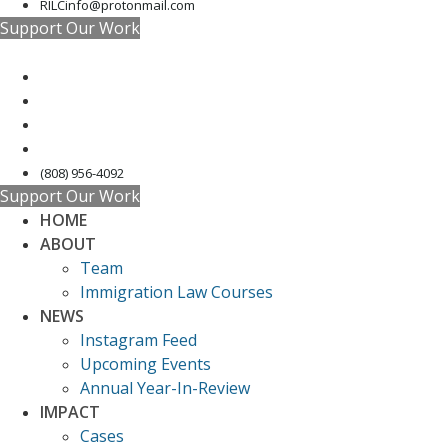
RILCinfo@protonmail.com
Support Our Work
(808) 956-4092
Support Our Work
HOME
ABOUT
Team
Immigration Law Courses
NEWS
Instagram Feed
Upcoming Events
Annual Year-In-Review
IMPACT
Cases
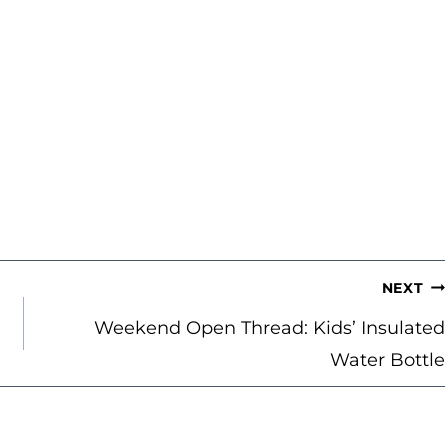
NEXT
Weekend Open Thread: Kids’ Insulated
Water Bottle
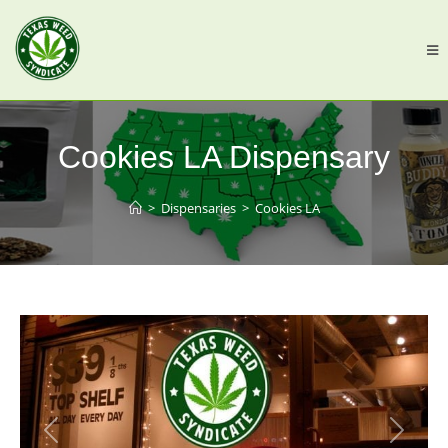
Cookies LA Dispensary
>
Dispensaries
>
Cookies LA
Previous
Next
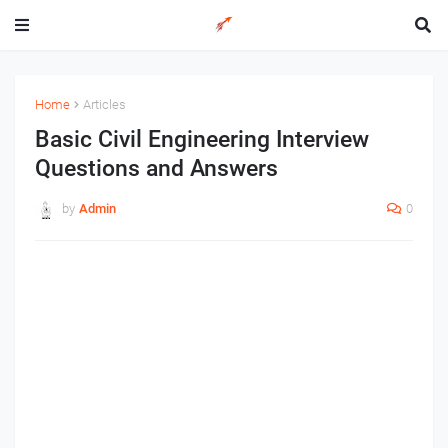
Home
Articles
Basic Civil Engineering Interview
Questions and Answers
by
Admin
0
----
Task to carry out :: Retype the whole listing exactly. Do not include the pictures.

Expected answer ::
RILCinfo@protonmail.com
Support Our Work
(808) 956-4092
Support Our Work
HOME
ABOUT
Team
Immigration Law Courses
NEWS
Instagram Feed
Upcoming Events
Annual Year-In-Review
IMPACT
Cases
NEXT
Weekend Open Thread: Kids’ Insulated
Water Bottle
Cookies LA Dispensary
>
Dispensaries
>
Cookies LA
Previous
Next
Home
Articles
Basic Civil Engineering Interview
Questions and Answers
by
Admin
0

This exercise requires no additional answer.